189. Le 25 octobre 1985, après avoir examiné les accusations contre Healy, le Comité international votait son exclusion. La déclaration publiée par le CIQI déclarait :

En excluant Healy, le CIQI n’entend pas nier les contributions politiques qu’il apporta dans le passé, en particulier au cours de la lutte contre le révisionnisme pabliste dans les années 1950 et 1960.

En fait, cette exclusion est l’aboutissement de son rejet des principes trotskistes sur lesquels ces luttes passées avaient été fondées et sa chute dans les formes les plus vulgaires de l’opportunisme.

La dégénérescence politique et personnelle de Healy peut clairement être ramenée à la séparation de plus en plus affirmée qu’il effectua entre les gains pratiques et organisationnels du mouvement trotskiste en Grande-Bretagne et les luttes fondées historiquement et internationalement contre le stalinisme et le révisionnisme à partir desquels ces succès avaient été rendus possibles.

La subordination croissante des questions de principe à des besoins pratiques, visant à s’assurer du développement de l’appareil du parti, qui a dégénéré dans l’opportunisme politique, lequel a érodé régulièrement ses propres défenses politiques et morales face aux pressions de l’impérialisme dans le plus vieux pays capitaliste du monde.

C’est dans ces conditions que ses sérieuses faiblesses subjectives jouèrent un rôle politique de plus en plus dangereux.

Agissant de façon toujours plus arbitraire tant au sein du WRP que du CIQI, Healy attribuait de plus en plus les avancées du Parti mondial, non aux principes marxistes de la Quatrième internationale et à la lutte collective de ses cadres, mais à ses talents personnels.

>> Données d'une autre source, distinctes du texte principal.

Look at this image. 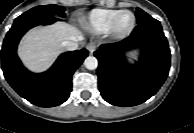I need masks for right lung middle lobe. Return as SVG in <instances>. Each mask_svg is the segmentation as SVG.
I'll use <instances>...</instances> for the list:
<instances>
[{
    "label": "right lung middle lobe",
    "mask_w": 194,
    "mask_h": 133,
    "mask_svg": "<svg viewBox=\"0 0 194 133\" xmlns=\"http://www.w3.org/2000/svg\"><path fill=\"white\" fill-rule=\"evenodd\" d=\"M65 8L58 5H42L36 6L27 12L20 15L15 21L19 20H34V19H41V18H48V17H65ZM14 21V22H15Z\"/></svg>",
    "instance_id": "dd1d6c3e"
}]
</instances>
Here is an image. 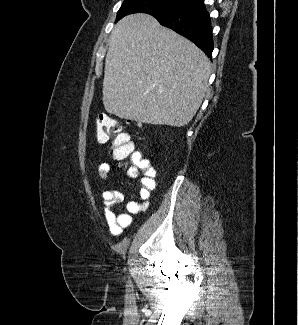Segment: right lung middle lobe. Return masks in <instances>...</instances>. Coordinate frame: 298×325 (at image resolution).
Instances as JSON below:
<instances>
[{
    "mask_svg": "<svg viewBox=\"0 0 298 325\" xmlns=\"http://www.w3.org/2000/svg\"><path fill=\"white\" fill-rule=\"evenodd\" d=\"M194 0H124L117 13L116 22L132 13H147L152 16L173 12Z\"/></svg>",
    "mask_w": 298,
    "mask_h": 325,
    "instance_id": "right-lung-middle-lobe-1",
    "label": "right lung middle lobe"
}]
</instances>
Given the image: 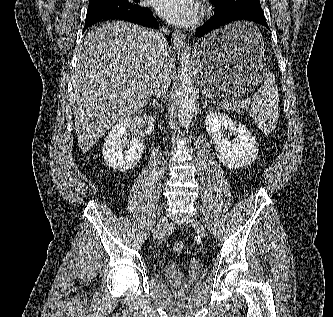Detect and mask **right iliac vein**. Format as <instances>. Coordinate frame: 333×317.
<instances>
[{"label": "right iliac vein", "instance_id": "right-iliac-vein-1", "mask_svg": "<svg viewBox=\"0 0 333 317\" xmlns=\"http://www.w3.org/2000/svg\"><path fill=\"white\" fill-rule=\"evenodd\" d=\"M167 230H168L167 218L165 216H162L158 221V224L153 234V238L154 239L162 238L166 234Z\"/></svg>", "mask_w": 333, "mask_h": 317}]
</instances>
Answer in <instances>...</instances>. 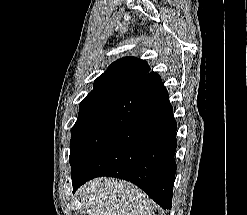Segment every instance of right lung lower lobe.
<instances>
[{
    "label": "right lung lower lobe",
    "mask_w": 247,
    "mask_h": 215,
    "mask_svg": "<svg viewBox=\"0 0 247 215\" xmlns=\"http://www.w3.org/2000/svg\"><path fill=\"white\" fill-rule=\"evenodd\" d=\"M177 123L160 76L151 72L87 132L71 164L73 193L111 176L136 184L163 209L172 206Z\"/></svg>",
    "instance_id": "98d812e1"
}]
</instances>
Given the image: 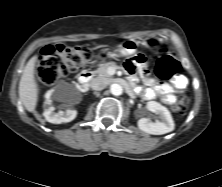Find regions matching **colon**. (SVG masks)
Masks as SVG:
<instances>
[{
	"label": "colon",
	"mask_w": 222,
	"mask_h": 187,
	"mask_svg": "<svg viewBox=\"0 0 222 187\" xmlns=\"http://www.w3.org/2000/svg\"><path fill=\"white\" fill-rule=\"evenodd\" d=\"M89 59L87 52L63 45L48 46L42 52L39 60L37 75L40 83L45 86L53 85L60 77L81 71ZM139 67L146 68L148 62L145 58L137 61ZM180 63L169 55L160 56L154 67L156 76L162 80L175 77L180 71ZM189 97L181 96L174 104V110L180 114L185 113Z\"/></svg>",
	"instance_id": "obj_1"
}]
</instances>
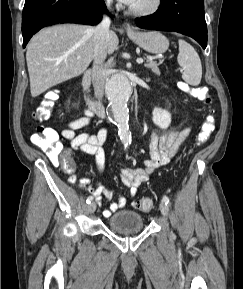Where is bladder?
Wrapping results in <instances>:
<instances>
[{"instance_id":"1","label":"bladder","mask_w":243,"mask_h":289,"mask_svg":"<svg viewBox=\"0 0 243 289\" xmlns=\"http://www.w3.org/2000/svg\"><path fill=\"white\" fill-rule=\"evenodd\" d=\"M108 227L115 232L139 231L144 227L143 217L132 210H122L112 214L107 220Z\"/></svg>"}]
</instances>
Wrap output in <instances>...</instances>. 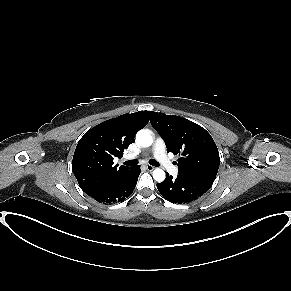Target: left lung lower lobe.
Wrapping results in <instances>:
<instances>
[{
	"mask_svg": "<svg viewBox=\"0 0 291 291\" xmlns=\"http://www.w3.org/2000/svg\"><path fill=\"white\" fill-rule=\"evenodd\" d=\"M214 181L196 177L167 175L162 183L157 184L160 194L172 203H189L206 193Z\"/></svg>",
	"mask_w": 291,
	"mask_h": 291,
	"instance_id": "0a47b994",
	"label": "left lung lower lobe"
}]
</instances>
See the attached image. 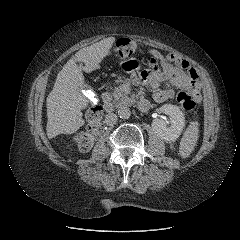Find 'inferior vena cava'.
Listing matches in <instances>:
<instances>
[{
    "instance_id": "inferior-vena-cava-1",
    "label": "inferior vena cava",
    "mask_w": 240,
    "mask_h": 240,
    "mask_svg": "<svg viewBox=\"0 0 240 240\" xmlns=\"http://www.w3.org/2000/svg\"><path fill=\"white\" fill-rule=\"evenodd\" d=\"M117 120H118V117H117L116 114H114V113H109V114H107V115L105 116V121H104V123H106V124L109 125V126H112V125H114V124L117 123Z\"/></svg>"
}]
</instances>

Son autoglorification des ses jugements intuitifs conduisit inévitablement à une vulgarisation grossière du matérialisme dialectique et à la transformation de Healy en un complet idéaliste subjectif et en un pragmatique.

Au lieu de son intérêt passé pour les problèmes complexes du développement des cadres du mouvement trotskiste international, la pratique de Healy devint presque exclusivement centrée sur le développement de relations sans principe avec des dirigeants nationalistes bourgeois ainsi qu’avec des syndicalistes et des réformistes du Parti travailliste en Grande-Bretagne.

Son style de vie personnel suivit une dégénérescence allant dans la même direction.

Ceux qui, comme Healy, abandonnent les principes à partir desquels ils ont autrefois combattus et qui refusent de se subordonner au CIQI dans la construction de ses sections nationales doivent inévitablement dégénérer sous la pression de l’ennemi de classe.

Il ne peut y avoir aucune exception à cette loi historique.

Le CIQI affirme qu’aucun dirigeant ne se tient au-dessus des intérêts historiques de la classe ouvrière. [111]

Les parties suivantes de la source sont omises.